**YOUR TASK**
If a line in the data contains "стратегии", copy it out.

**DATASET EXCERPTS**
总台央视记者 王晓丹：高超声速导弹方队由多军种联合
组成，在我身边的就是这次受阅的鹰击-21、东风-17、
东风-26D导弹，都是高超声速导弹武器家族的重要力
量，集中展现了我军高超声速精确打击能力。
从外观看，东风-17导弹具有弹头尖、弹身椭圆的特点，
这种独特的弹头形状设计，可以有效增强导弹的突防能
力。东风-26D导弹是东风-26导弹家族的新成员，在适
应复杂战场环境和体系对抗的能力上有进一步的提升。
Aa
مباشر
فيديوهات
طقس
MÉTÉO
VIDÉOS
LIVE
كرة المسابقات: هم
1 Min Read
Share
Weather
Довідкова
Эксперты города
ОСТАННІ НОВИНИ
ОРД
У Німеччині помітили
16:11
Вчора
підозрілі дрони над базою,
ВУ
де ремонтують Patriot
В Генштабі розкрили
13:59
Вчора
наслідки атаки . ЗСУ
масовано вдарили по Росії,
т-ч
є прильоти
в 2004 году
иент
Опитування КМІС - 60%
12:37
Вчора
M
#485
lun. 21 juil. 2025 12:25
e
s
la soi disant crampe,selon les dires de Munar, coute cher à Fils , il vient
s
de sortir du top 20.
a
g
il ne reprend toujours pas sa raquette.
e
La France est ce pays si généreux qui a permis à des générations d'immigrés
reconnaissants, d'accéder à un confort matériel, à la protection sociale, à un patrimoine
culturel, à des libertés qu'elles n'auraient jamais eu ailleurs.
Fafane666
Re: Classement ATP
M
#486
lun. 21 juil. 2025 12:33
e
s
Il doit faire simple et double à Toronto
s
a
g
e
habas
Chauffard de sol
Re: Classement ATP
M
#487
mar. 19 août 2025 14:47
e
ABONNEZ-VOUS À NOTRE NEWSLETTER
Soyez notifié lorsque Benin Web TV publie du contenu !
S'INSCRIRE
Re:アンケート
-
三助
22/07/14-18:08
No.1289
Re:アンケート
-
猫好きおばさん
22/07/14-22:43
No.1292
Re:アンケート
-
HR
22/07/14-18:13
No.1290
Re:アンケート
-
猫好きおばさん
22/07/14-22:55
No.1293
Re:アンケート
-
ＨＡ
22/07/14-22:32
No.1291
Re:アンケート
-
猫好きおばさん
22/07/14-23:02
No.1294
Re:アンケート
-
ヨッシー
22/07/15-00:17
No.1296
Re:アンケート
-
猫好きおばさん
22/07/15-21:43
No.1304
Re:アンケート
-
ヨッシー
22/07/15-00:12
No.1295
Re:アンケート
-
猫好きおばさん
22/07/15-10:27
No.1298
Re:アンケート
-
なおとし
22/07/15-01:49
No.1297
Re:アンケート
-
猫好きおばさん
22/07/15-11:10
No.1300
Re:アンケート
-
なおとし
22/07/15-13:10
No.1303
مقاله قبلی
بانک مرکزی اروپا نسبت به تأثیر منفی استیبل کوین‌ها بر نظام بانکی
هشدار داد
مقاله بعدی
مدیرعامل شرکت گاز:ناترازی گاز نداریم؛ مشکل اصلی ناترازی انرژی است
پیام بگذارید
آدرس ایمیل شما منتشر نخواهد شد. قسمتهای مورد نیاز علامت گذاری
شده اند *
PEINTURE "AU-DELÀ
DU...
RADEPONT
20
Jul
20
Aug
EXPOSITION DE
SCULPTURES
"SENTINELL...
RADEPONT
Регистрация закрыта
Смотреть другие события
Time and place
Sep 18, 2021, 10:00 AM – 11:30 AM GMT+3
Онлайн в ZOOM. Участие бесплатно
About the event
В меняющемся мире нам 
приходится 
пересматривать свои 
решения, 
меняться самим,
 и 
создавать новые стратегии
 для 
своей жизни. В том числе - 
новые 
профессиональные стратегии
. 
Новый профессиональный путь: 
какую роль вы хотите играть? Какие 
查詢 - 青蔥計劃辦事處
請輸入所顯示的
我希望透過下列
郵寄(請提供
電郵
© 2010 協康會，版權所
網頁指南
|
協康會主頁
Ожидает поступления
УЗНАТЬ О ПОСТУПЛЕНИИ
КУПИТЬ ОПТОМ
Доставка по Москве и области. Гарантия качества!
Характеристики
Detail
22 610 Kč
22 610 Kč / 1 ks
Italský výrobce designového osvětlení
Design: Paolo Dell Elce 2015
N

**TASK RESPONSE**
создавать новые стратегии
профессиональные стратегии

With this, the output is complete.